One of the most vexing aspects of traveling between mainland China and Hong Kong is the car travel: People in the former drive on the right side of the road; people in the latter drive on the left (a vestige of the British empire).
So to quell confusion at the border and, more importantly, to keep cars from smashing into each other, the Dutch firm NL Architects  proposed a brilliant, simple solution, the Flipper bridge.
The bridge does exactly what the name suggests: It flips traffic around. The key here is separating the two sides of traffic, using a figure-eight shape. One side of the road dips under the other, funneling cars that were traveling on the left to the right (and vice versa), without forcing them to encounter head-on traffic at an intersection. The bridge makes what should be a disorienting switch exquisitely easy. Check out PixelActive 's 3D model of the traffic flow below:
Say, for instance, you're coming from Zhuhai. As you cross the bridge on the right into Hong Kong, the highway slopes downward to let you pass under the oncoming traffic. As it slopes back up, you reemerge on the left. No cars barreling straight at you. No concrete labyrinth to maneuver through. No sweat (and, ostensibly, no blood).
The bridge is part of a master plan NL Architects floated for an ideas competition  on the Hong Kong-Zhuhai-Macau Bridge, a complex of bridges and tunnels connecting the west side of Hong Kong to mainland China and Macau. (As clever as their idea was, NL Architects, alas, didn't prevail; first prize in the professional category went to a proposal called "Under One Roof" that unctuously billed itself as "China, Macau and Hong Kong as one big family," all but ensuring a win.)
In some ways, though, perhaps the Flipper bridge may be too good of an idea. One of the great paradoxes of driving, as Tom Vanderbilt highlights in his terrific book Traffic , is that dangerous roads are actually safer precisely because they're perceived as dangerous; that is, they make drivers more vigilant and therefore less likely to get into a collision. (Which explains the seemingly inexplicable appeal of European roundabouts.)
In 1967, Sweden switched over to right-side driving, after years on the left, and everyone steeled themselves for a spike in accidents.
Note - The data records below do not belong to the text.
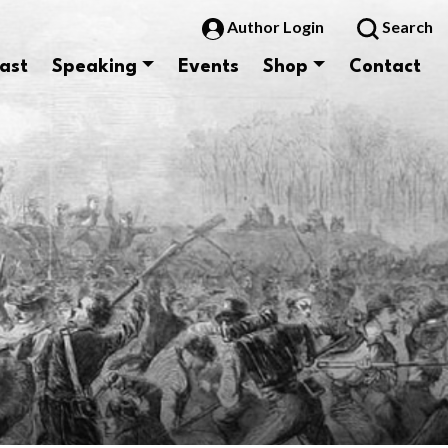
Author Login
Search
ast
Speaking
Events
Shop
Contact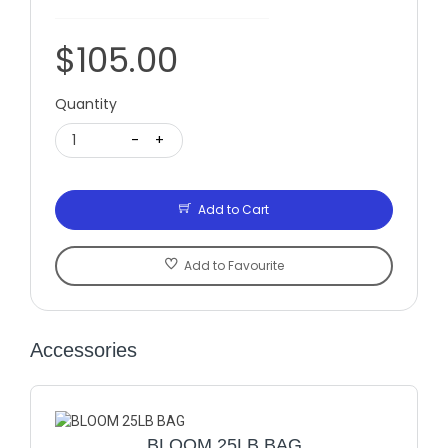
$105.00
Quantity
1
-
+
Add to Cart
Add to Favourite
Accessories
BLOOM 25LB BAG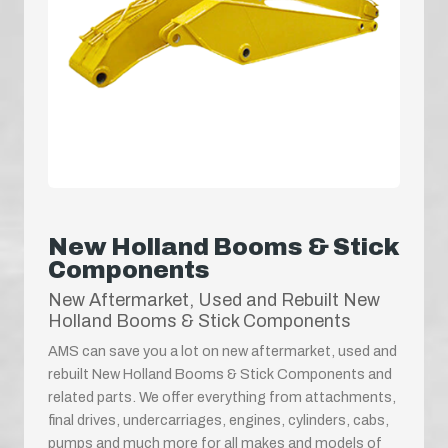
New Holland Booms & Stick
Components
New Aftermarket, Used and Rebuilt New
Holland Booms & Stick Components
AMS can save you a lot on new aftermarket, used and
rebuilt New Holland Booms & Stick Components and
related parts. We offer everything from attachments,
final drives, undercarriages, engines, cylinders, cabs,
pumps and much more for all makes and models of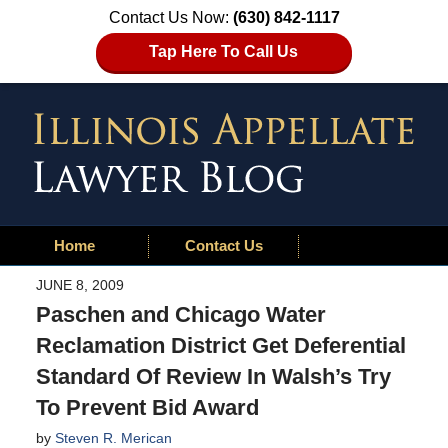
Contact Us Now:
(630) 842-1117
Tap Here To Call Us
Home
Contact Us
JUNE 8, 2009
Paschen and Chicago Water
Reclamation District Get Deferential
Standard Of Review In Walsh’s Try
To Prevent Bid Award
by
Steven R. Merican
Instead, incidents plummeted. Facing apparent peril, people became more cautious behind the wheel (and others probably stayed off the road altogether).
Sure, the Flipper bridge seems like a fail-safe idea. But what if a driver, lulled by the easy left-right transition, forgot that the change over had even been made? You can bet a horrifying accident would result. Sometimes, a little danger is a good thing.